Kids who grow up poor have a better chance of one day not being poor if they grow up neighborhoods where everyone isn’t poor. But in some cities, affordable housing crises are making that impossible. It’s a quandary.
Economically and racially diverse neighborhoods are sort of a holy grail of urban planning—the ideal of city life, where everyone mingles together and no one demographic group is stuffed in its own forgotten ghetto and true diversity flowers in all of its many manifestations, enriching everyone. (It’s an ideal, okay?) In order to get even close to achieving that, though, cities need decent, diverse neighborhoods that include affordable housing. And that is becoming an unattainable dream.
New housing market research out from Zillow shows that increasingly unaffordable housing markets, particularly in popular cities, are destroying any chance that poorer families might have had of living in economically diverse neighborhoods. Mortgage payments for homeowners tend to be much cheaper than rent payments—but when housing prices soar, it’s impossible for lower income people to buy. They’re stuck renting, even as renting grows ever more onerous. “In major job markets like the Bay Area, New York, and Los Angeles, the median rent requires more than 40 percent of the median income,” Zillow reports. “Renters in Los Angeles can expect to spend nearly half of their income on rent.”

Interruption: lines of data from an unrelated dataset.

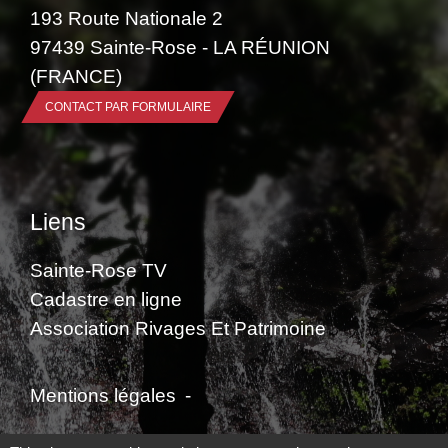
193 Route Nationale 2
97439 Sainte-Rose - LA RÉUNION
(FRANCE)
CONTACT PAR FORMULAIRE
Liens
Sainte-Rose TV
Cadastre en ligne
Association Rivages Et Patrimoine
Mentions légales
-
Politique de confidentialité
-
Accessibilité
-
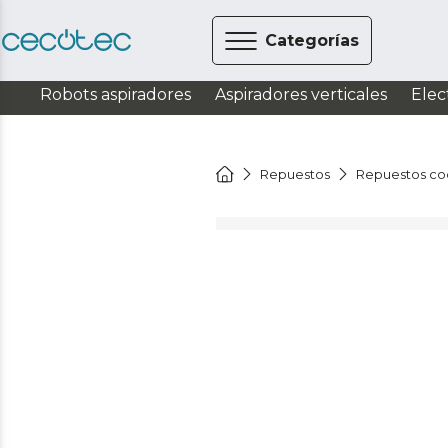
Categorías
Robots aspiradores
Aspiradores verticales
Elec
Repuestos
Repuestos co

These are the very cities that have historically offered the best chance of economic mobility to poor kids. The diversity of these cities, among other things, makes them exceedingly popular. That popularity leads to higher rents, which make it impossible to save down payments that might allow people to buy and have lower monthly payments. Poorer families are forced out of once economically diverse neighborhoods, thereby decreasing the chance that the kids in those families will grow up to not be poor themselves.